June 26 — Challenges to various aspects of the Environmental Protection Agency's greenhouse gas permitting requirements will return to a federal appeals court following a U.S. Supreme Court decision that limited the scope of the permitting program.

The U.S. Court of Appeals for the District of Columbia Circuit has been waiting to hear or consider rehearing challenges to other aspects of the EPA's greenhouse gas permitting programs until after the Supreme Court made its decision. The pending lawsuits include challenges to the third step of the EPA's tailoring rule as well as potential requests to rehear lawsuits over whether facilities burning biomass must obtain greenhouse gas permits or whether states must update their air pollution implementation plans to include greenhouse gases.

The Supreme Court held June 23 that greenhouse gas emissions alone can't trigger requirements for large industrial sources to obtain Clean Air Act permits for their greenhouse gas emissions. Instead, the permitting requirements are only triggered by emissions of conventional pollutants (Util. Air Regulatory Grp. v. EPA,2014 BL 172973, U.S., No. 12-1146, 6/23/14).
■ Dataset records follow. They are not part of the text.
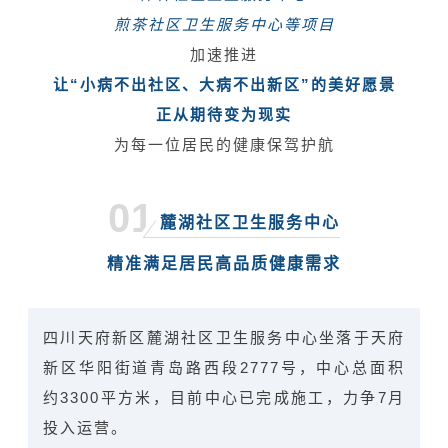
煎茶社区卫生服务中心等项目
加速推进
让“小病不出社区、大病不出新区”的美好愿景
正从期待变为现实
为每一位居民的健康保驾护航
01
麓湖社区卫生服务中心
精准满足居民高品质健康需求
四川天府新区麓湖社区卫生服务中心坐落于天府
新区华阳街道青岛路西段2777号，中心总面积
约3300平方米，目前中心已完成施工，力争7月
投入运营
。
Tailoring Rule Challenge Likely Moot

By overturning much of the EPA's tailoring rule, the Supreme Court's decision likely renders moot an American Petroleum Institute lawsuit challenging the third step of that rule, according to sources familiar with the lawsuit.

The EPA's July 2012 third-step rule retained the existing permitting thresholds of Title V and prevention of significant deterioration emissions permits. New facilities that emit 100,000 tons per year of carbon dioxide-equivalent and existing facilities that increase their emissions by 75,000 tons per year of carbon dioxide-equivalent will be required to obtain PSD and Clean Air Act Title V operating permits (77 Fed. Reg. 41,051).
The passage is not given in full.